# Foreign tax credit for capital gains



## HillbillyCanuck (Apr 9, 2012)

Hello,

I have a capital gain from the maturation of some Canadian corporate bonds I bought at a discount several years ago (long term capital gain) and I'm trying to figure how to handle them on an American tax return. I've done my Form 8949 and my Schedule D but I'm getting really bogged down trying to figure out how to handle the capital gain with respect to the foreign tax credit. The more I read, the more confused I become.

I'm retired with a total income well below six figures; the capital gain represents about 5% of my income. With the exception of the capital gain all of my income is from pension, interest and dividends (no qualified dividends), so all of my income is in the passive category with respect to the foreign tax credit. All my income is from Canadian sources and I don't have any investment expenses.

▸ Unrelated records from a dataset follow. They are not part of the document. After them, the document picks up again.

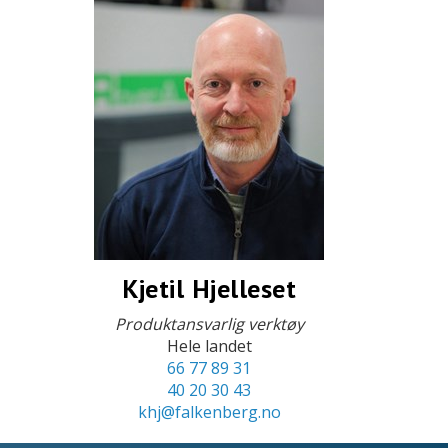
Kjetil Hjelleset
Produktansvarlig verktøy
Hele landet
66 77 89 31
40 20 30 43
khj@falkenberg.no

What I'd like to do is just add the capital gain to the rest of my passive category income (line 1a of Form 1116) and ignore all the nearly incomprehensible talk of elections, adjustments and special worksheets found in the instructions. 

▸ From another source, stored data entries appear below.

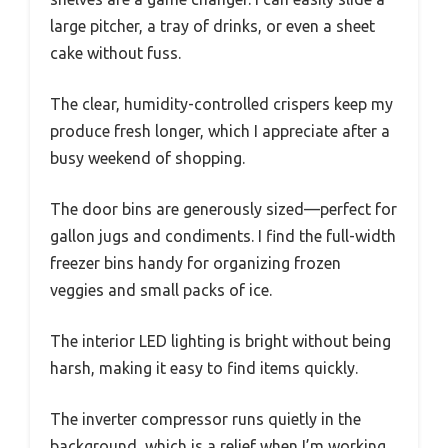
large pitcher, a tray of drinks, or even a sheet
cake without fuss.
The clear, humidity-controlled crispers keep my
produce fresh longer, which I appreciate after a
busy weekend of shopping.
The door bins are generously sized—perfect for
gallon jugs and condiments. I find the full-width
freezer bins handy for organizing frozen
veggies and small packs of ice.
The interior LED lighting is bright without being
harsh, making it easy to find items quickly.
The inverter compressor runs quietly in the
background, which is a relief when I’m working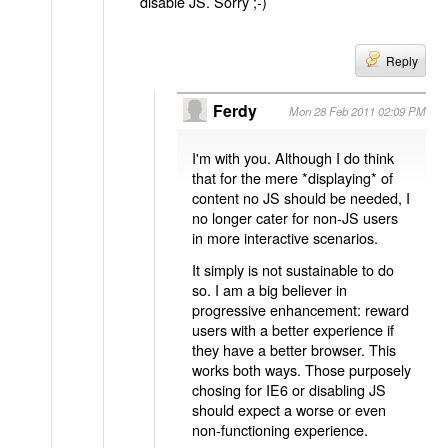
disable JS. Sorry ;-)
Reply
Ferdy
Mon 28 Feb 2011 02:09 PM
I'm with you. Although I do think
that for the mere *displaying* of
content no JS should be needed, I
no longer cater for non-JS users
in more interactive scenarios.
It simply is not sustainable to do
so. I am a big believer in
progressive enhancement: reward
users with a better experience if
they have a better browser. This
works both ways. Those purposely
chosing for IE6 or disabling JS
should expect a worse or even
non-functioning experience.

Since my case is so simple, is it correct to do this? 

Plan B is to treat the capital gain as interest from my trading account. Even though this would result in the capital gain being taxed at a higher rate by the IRS I still wouldn't expect to owe any tax due to the higher tax rates in Canada. Plan B would give me an inaccurate tax return, but it has the virtue of simplicity.


----------



## BBCWatcher (Dec 28, 2012)

Naive questions: Did the bond pay interest that you reported in prior tax years? Did you amortize the bond interest in each of those years to reflect the discount when you purchased the bond?


----------



## HillbillyCanuck (Apr 9, 2012)

BBCWatcher said:


> Naive questions: Did the bond pay interest that you reported in prior tax years? Did you amortize the bond interest in each of those years to reflect the discount when you purchased the bond?


The bonds were held inside an investment account and interest was paid into the cash component of the account. The interest and dividends earned by items within the account were reported in aggregate as having been paid by the institution which provides the account. This means that I didn't make an individual entry for each of the bonds.

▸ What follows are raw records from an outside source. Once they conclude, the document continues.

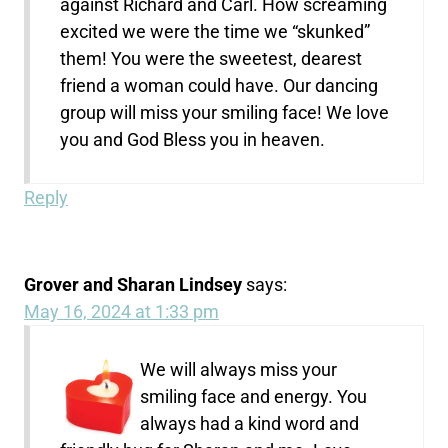
against Richard and Carl. How screaming
excited we were the time we “skunked”
them! You were the sweetest, dearest
friend a woman could have. Our dancing
group will miss your smiling face! We love
you and God Bless you in heaven.
Reply
Grover and Sharan Lindsey
says:
May 16, 2024 at 1:33 pm
We will always miss your
smiling face and energy. You
always had a kind word and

To the best of my knowledge the institution doesn't amortize the interest to reflect the discount.


----------



## BBCWatcher (Dec 28, 2012)

HillbillyCanuck said:


> The bonds were held inside an investment account....


A Passive Foreign Investment Company (PFIC) perchance?


----------



## HillbillyCanuck (Apr 9, 2012)

BBCWatcher said:


> A Passive Foreign Investment Company (PFIC) perchance?


Heaven forbid! 

No, it's the investment arm of one of Canada's "Big Five" banks; they offer individual trading accounts. If the IRS considers them a PFIC, then a LOT of Americans living in Canada are in deep doo.


----------